◆ RECORD EXTRACTS
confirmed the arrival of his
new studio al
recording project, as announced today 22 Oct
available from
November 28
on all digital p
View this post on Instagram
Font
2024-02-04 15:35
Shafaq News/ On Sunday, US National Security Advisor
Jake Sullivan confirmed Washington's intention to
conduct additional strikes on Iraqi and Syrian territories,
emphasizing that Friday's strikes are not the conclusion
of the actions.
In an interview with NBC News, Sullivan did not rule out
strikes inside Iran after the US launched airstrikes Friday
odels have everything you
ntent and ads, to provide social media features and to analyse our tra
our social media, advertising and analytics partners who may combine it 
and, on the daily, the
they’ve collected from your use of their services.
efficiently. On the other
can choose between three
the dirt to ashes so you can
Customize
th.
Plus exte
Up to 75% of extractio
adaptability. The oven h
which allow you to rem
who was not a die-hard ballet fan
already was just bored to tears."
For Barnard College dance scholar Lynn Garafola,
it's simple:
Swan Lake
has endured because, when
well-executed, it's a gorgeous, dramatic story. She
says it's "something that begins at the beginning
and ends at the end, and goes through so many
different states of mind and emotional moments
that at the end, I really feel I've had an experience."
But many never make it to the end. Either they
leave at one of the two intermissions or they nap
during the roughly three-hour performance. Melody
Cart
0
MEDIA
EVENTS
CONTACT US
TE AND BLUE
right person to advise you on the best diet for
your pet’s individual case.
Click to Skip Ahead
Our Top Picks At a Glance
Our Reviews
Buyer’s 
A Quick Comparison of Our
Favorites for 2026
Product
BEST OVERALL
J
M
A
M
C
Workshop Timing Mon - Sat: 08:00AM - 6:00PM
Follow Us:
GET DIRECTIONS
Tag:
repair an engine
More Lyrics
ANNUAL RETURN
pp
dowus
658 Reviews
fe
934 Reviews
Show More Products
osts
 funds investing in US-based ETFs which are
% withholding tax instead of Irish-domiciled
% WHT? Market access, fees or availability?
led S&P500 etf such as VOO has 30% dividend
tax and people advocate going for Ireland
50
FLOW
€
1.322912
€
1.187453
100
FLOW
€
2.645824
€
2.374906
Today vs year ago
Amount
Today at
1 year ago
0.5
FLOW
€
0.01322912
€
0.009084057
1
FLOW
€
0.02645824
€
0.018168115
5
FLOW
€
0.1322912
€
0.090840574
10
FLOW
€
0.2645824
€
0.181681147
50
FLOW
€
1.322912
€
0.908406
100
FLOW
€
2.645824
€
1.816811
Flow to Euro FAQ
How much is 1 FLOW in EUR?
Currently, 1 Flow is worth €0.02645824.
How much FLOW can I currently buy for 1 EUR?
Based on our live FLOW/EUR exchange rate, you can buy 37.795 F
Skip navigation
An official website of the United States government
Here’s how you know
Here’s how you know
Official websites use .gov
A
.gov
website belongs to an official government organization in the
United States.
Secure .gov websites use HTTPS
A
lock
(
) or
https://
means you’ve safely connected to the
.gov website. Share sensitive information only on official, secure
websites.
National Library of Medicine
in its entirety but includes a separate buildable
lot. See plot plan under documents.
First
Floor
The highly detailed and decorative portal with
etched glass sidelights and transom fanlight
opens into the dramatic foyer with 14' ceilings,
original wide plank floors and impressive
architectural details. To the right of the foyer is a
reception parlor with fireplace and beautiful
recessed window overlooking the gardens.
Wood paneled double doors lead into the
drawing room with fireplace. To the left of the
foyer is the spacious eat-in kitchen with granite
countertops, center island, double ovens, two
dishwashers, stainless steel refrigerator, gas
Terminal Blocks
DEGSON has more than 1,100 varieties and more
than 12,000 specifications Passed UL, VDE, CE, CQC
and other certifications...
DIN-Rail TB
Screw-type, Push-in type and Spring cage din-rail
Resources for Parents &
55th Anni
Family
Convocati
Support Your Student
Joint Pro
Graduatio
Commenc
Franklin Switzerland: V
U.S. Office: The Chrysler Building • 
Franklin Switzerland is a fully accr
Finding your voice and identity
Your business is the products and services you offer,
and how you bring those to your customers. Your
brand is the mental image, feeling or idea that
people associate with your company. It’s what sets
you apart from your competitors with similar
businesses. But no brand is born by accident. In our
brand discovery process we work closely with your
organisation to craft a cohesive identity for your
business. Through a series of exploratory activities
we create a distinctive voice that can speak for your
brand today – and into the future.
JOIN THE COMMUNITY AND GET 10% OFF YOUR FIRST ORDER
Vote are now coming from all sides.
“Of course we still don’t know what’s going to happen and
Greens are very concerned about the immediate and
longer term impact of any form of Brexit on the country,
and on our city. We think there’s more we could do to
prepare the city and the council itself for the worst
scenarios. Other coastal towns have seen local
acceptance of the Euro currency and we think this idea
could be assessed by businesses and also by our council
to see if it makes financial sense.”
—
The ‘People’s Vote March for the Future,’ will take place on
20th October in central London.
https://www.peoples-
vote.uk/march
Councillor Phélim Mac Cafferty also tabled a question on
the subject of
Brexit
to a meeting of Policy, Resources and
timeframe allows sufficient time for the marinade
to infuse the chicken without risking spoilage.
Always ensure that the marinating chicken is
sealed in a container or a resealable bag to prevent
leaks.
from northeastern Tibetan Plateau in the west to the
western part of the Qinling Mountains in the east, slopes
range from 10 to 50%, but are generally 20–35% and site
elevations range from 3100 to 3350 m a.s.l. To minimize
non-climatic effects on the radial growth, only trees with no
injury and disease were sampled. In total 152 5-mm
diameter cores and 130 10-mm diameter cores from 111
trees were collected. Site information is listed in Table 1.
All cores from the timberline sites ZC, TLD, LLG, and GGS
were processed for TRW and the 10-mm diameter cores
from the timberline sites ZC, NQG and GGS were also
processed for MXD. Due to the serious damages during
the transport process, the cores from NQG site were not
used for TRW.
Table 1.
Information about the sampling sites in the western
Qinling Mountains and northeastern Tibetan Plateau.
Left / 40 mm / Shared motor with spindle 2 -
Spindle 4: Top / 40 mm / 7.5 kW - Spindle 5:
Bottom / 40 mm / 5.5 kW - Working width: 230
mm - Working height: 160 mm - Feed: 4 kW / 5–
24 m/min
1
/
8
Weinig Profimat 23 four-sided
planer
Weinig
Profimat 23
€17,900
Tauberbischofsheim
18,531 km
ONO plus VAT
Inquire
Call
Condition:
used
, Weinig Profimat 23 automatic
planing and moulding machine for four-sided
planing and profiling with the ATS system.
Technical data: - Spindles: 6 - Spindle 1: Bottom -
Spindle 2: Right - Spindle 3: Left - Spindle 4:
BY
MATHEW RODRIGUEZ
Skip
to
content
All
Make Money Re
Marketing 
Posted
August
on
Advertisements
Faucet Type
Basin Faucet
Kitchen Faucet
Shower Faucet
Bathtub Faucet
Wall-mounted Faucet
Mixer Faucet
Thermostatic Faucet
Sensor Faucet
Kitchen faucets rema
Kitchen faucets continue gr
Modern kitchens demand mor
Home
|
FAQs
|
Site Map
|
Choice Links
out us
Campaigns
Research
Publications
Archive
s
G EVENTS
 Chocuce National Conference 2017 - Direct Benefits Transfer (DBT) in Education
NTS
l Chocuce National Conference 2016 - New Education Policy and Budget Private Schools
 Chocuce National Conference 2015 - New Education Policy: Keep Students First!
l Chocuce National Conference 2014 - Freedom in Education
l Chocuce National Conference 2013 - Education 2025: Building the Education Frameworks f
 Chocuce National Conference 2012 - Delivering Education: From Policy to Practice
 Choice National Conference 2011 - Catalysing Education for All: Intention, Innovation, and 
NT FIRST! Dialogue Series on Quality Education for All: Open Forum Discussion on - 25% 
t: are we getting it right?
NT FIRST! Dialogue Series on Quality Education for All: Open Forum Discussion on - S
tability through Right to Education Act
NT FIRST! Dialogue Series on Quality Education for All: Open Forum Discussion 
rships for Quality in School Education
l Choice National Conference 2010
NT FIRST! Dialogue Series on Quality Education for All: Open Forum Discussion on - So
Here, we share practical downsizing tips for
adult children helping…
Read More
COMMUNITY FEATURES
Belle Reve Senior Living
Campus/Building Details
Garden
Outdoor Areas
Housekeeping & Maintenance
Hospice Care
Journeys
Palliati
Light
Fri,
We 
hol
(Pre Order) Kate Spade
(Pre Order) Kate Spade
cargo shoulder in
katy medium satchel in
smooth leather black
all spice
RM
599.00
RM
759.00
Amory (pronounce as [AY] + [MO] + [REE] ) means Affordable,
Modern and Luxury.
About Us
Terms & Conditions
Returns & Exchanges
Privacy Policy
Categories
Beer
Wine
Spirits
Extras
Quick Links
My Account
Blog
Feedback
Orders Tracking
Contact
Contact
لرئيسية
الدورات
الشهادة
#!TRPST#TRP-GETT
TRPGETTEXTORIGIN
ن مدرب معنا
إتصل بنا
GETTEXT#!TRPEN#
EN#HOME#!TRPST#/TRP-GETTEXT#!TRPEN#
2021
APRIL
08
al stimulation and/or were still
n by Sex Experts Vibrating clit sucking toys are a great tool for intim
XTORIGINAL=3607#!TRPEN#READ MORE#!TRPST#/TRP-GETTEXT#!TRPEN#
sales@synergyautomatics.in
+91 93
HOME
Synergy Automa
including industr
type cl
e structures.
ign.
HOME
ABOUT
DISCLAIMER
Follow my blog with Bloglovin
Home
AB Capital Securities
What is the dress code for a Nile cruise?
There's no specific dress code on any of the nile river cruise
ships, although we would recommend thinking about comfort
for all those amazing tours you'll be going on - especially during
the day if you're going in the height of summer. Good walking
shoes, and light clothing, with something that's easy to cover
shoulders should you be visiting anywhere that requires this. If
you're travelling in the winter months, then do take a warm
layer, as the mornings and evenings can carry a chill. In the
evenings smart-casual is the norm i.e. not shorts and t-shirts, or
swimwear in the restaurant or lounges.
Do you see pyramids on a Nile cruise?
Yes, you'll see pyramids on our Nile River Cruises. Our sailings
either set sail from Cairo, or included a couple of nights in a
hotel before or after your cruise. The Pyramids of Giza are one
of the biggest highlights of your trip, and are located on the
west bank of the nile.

◆ WHAT THIS TASK INVOLVES
Indicate how many lines of the material include the word "were"; the number alone is required.

◆ ANSWER BELOW
6